The index is compiled based on over 250 different criteria including the time it takes for businesses to incorporate, changes in tax legislation policies around wages and benefits to the challenges of opening a bank account.

It found that in Asia, only Indonesia (1st) and mainland China (6th) represented a larger challenge for multinational firms looking to establish and operate local subsidiaries. Meanwhile, Taiwan, India and South Korea held the 16th, 17th and 18th position respectively.

On the contrary, the special administrative regions of Hong Kong (66th) and Singapore (60th) are the Asia continent’s simplest jurisdictions for business.

Additionally, the report found that legislative change is a major cause of complexity, particularly if it happens suddenly and requires a substantial effort to adapt to new practices and rates.

“In Ecuador, political instability has led to frequent changes in tax legislation with almost immediate ramifications, such as the recent increase in the withholding tax rate. In Greece, about 70 new tax laws are introduced every year, typically in March or April, which are applied retroactively to the start of the calendar year. Companies are forced to retrofit their accounts and tax submissions to comply with these changes.”
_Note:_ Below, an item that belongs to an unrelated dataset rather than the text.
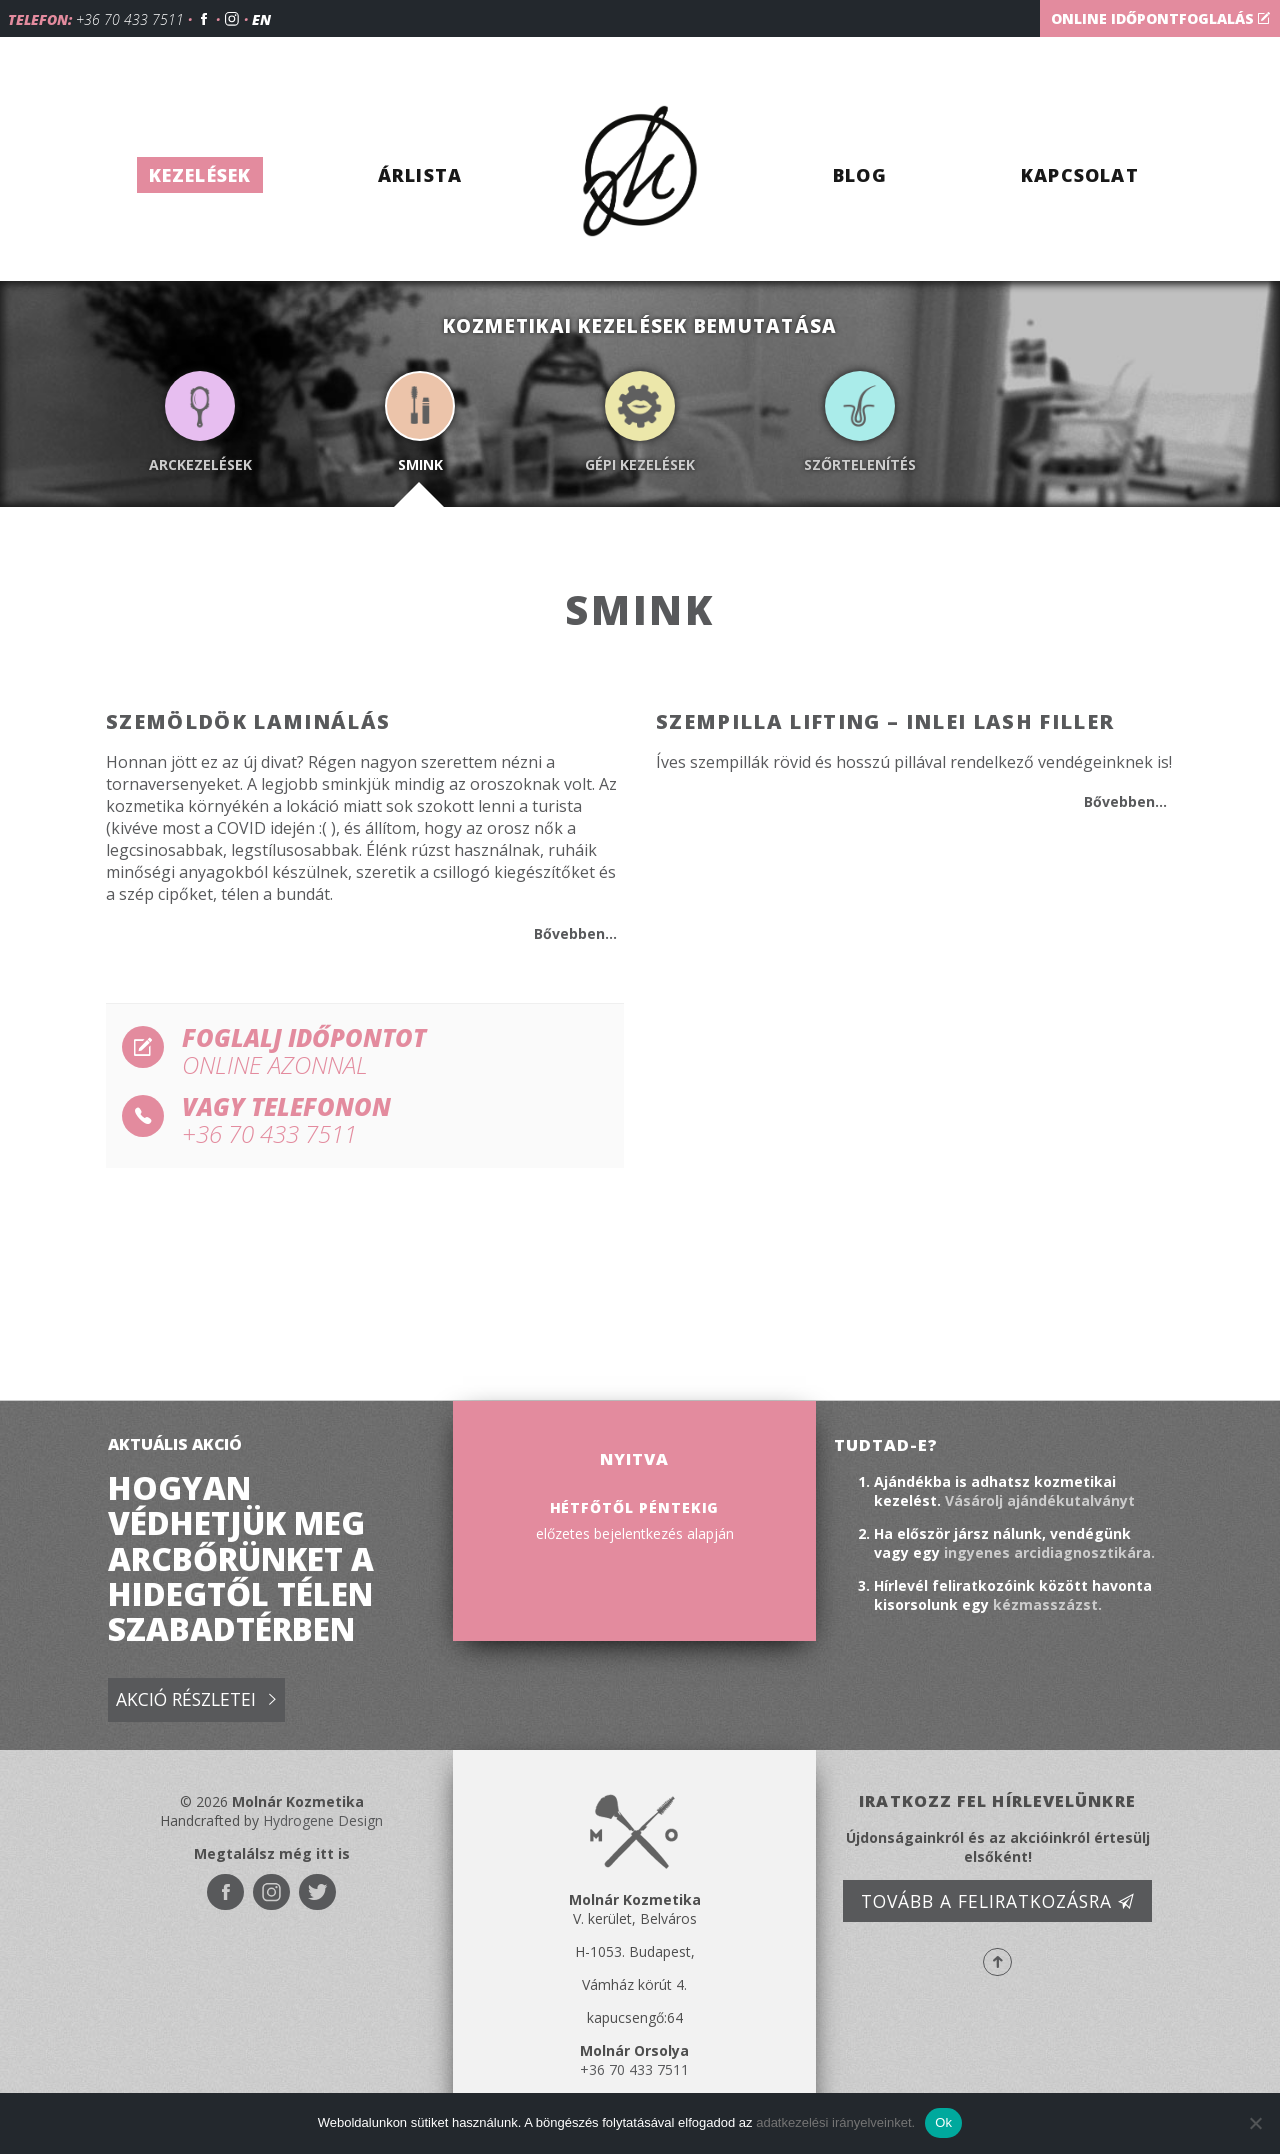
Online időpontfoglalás (1160, 18)
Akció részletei (196, 1700)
But some state institutions around the world are attempting to act more as a partner to businesses as the number of jurisdictions that require mandatory audits of company accounts has decreased, it states.

“In 2020, 12% of jurisdictions require all companies to have their accounts audited, compared to 17% the previous year. The jurisdictions driving this trend are Bolivia, India, Luxembourg, Malaysia and Ukraine.
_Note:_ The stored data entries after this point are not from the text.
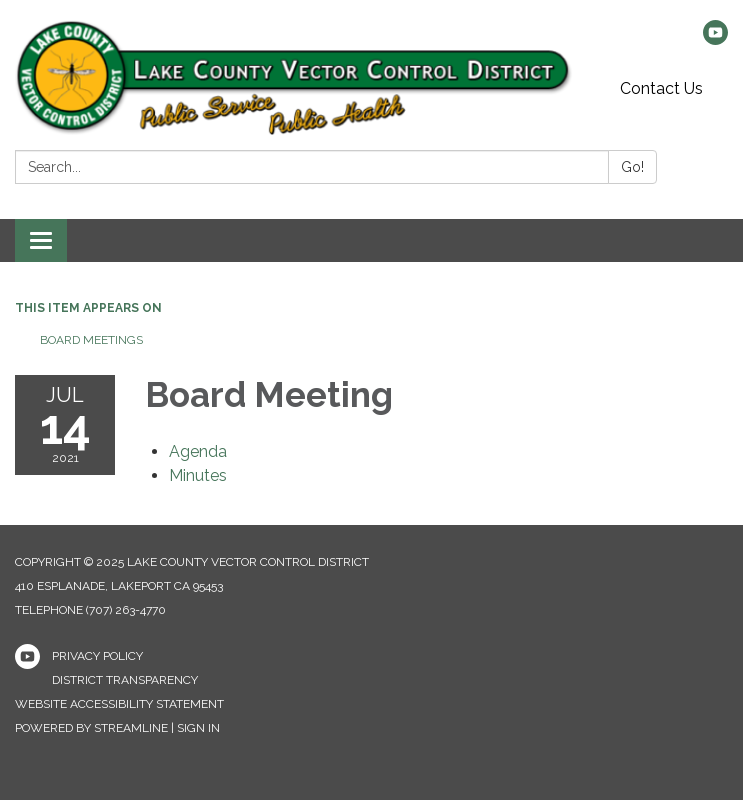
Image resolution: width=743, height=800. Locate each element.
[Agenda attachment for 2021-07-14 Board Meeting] (198, 451)
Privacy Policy (97, 656)
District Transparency (125, 680)
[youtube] (715, 39)
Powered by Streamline (91, 728)
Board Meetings (91, 340)
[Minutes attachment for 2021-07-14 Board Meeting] (198, 475)
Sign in (198, 728)
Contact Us (661, 88)
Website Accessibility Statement (119, 704)
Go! (632, 167)
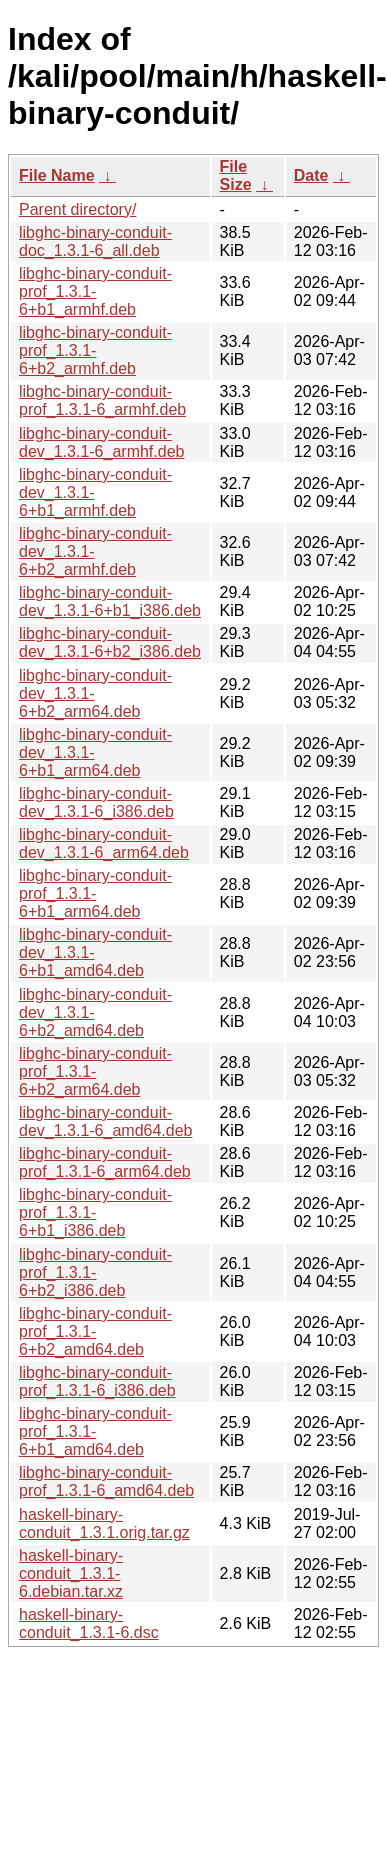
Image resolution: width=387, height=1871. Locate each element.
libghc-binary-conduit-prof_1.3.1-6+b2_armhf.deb (95, 350)
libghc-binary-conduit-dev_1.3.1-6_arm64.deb (104, 843)
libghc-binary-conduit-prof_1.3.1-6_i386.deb (97, 1381)
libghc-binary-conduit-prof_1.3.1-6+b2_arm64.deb (95, 1071)
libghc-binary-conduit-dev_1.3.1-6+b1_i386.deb (110, 601)
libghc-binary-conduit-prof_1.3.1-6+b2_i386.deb (95, 1272)
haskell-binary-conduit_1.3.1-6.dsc (89, 1623)
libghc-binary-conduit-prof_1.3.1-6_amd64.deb (106, 1481)
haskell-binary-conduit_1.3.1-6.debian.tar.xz (71, 1573)
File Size (236, 175)
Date (311, 175)
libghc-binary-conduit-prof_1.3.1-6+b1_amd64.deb (95, 1431)
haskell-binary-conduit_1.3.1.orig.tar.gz (104, 1523)
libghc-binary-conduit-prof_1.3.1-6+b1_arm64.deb (95, 893)
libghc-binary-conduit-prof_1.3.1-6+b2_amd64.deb (95, 1331)
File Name (57, 175)
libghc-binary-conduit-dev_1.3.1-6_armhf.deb (101, 442)
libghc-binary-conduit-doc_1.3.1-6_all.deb (95, 241)
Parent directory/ (77, 209)
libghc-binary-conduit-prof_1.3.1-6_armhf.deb (102, 400)
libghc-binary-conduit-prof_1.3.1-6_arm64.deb (105, 1162)
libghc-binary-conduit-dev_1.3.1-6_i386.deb (96, 802)
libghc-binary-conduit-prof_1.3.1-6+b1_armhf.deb (95, 291)
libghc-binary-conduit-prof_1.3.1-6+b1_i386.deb (95, 1212)
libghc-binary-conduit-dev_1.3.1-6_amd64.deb (105, 1121)
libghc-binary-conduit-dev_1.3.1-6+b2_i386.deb (110, 642)
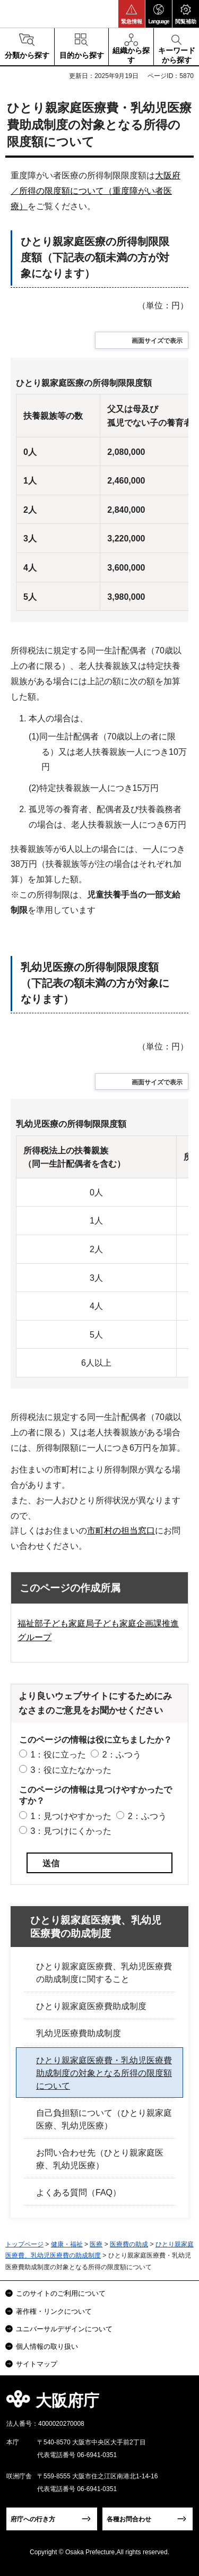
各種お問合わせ (129, 2519)
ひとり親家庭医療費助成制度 (91, 2006)
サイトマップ (36, 2364)
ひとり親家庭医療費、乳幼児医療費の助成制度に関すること (104, 1973)
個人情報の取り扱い (47, 2346)
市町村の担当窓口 (121, 1530)
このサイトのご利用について (61, 2293)
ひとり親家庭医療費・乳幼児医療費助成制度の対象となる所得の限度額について (104, 2073)
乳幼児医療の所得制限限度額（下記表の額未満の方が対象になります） (95, 983)
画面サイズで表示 (157, 340)
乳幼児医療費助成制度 (78, 2033)
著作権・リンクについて (54, 2311)
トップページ (24, 2244)
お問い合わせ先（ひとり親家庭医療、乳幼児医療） (99, 2159)
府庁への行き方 (33, 2519)
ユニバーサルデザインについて (64, 2329)
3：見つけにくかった (70, 1831)
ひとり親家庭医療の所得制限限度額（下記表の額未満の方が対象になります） (95, 257)
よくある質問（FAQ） (78, 2192)
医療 (96, 2244)
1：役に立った (58, 1754)
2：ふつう (121, 1754)
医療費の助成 (129, 2244)
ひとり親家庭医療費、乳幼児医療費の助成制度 (95, 1927)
“In the Republic of Ireland, a comprehensive online taxation system allows authorities to choose to audit a company if its submissions look suspicious or are clearly incorrect, cutting down on audits for their own sake. Greater digitalisation of tax processes around the world in the wake of the Covid-19 pandemic is likely,” states the report.

The GBCI 2020 also finds that the least complex jurisdictions have used information and communications technology to enhance communication and contract mechanisms so that setting up and operating a business becomes much easier.
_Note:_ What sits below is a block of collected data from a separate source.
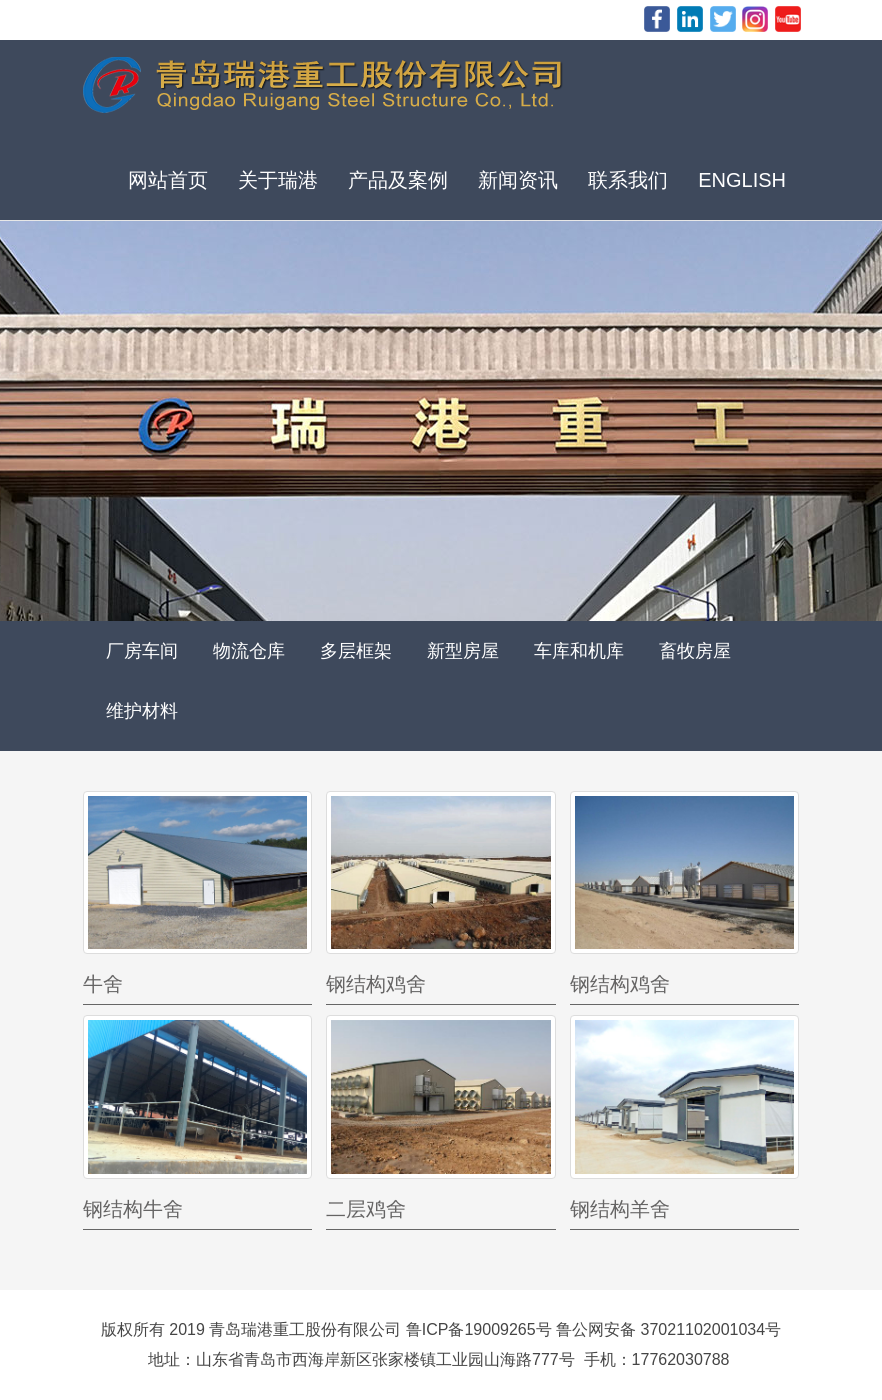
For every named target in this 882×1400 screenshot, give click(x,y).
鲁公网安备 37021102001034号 (668, 1329)
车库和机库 (579, 651)
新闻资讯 (518, 180)
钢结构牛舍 (133, 1209)
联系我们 (628, 180)
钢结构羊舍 (620, 1209)
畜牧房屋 (695, 651)
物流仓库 (249, 651)
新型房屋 (463, 651)
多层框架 (356, 651)
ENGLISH (742, 180)
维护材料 (142, 711)
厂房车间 (142, 651)
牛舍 (103, 984)
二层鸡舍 (366, 1209)
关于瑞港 (278, 180)
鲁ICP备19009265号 (479, 1329)
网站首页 (168, 180)
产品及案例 (398, 180)
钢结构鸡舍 (376, 984)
“Other jurisdictions will want to ensure that they are not left behind. Given that three in 10 jurisdictions do not currently make official submissions to the government electronically, many of them may not have the tools to adapt to an environment that increasingly relies on the latest technology.

“Such tools are a fundamental requirement for operating at full throttle in the global economy. The successful jurisdictions will be those that offer the common international practices preferred by overseas companies,” it adds.

Moreover, the coronavirus pandemic is likely to motivate international bodies to step up actions to coordinate and regulate trade across borders to benefit all stakeholders.

“With eight in 10 jurisdictions already signed up to the OECD’s Common Reporting Standard (CRS), there is a clear desire to continue participating in international regulatory alignment. It is likely that further global governance initiatives will follow in its wake.”

The OECD initiative is aimed at making sharing account data between financial institutions across borders more transparent.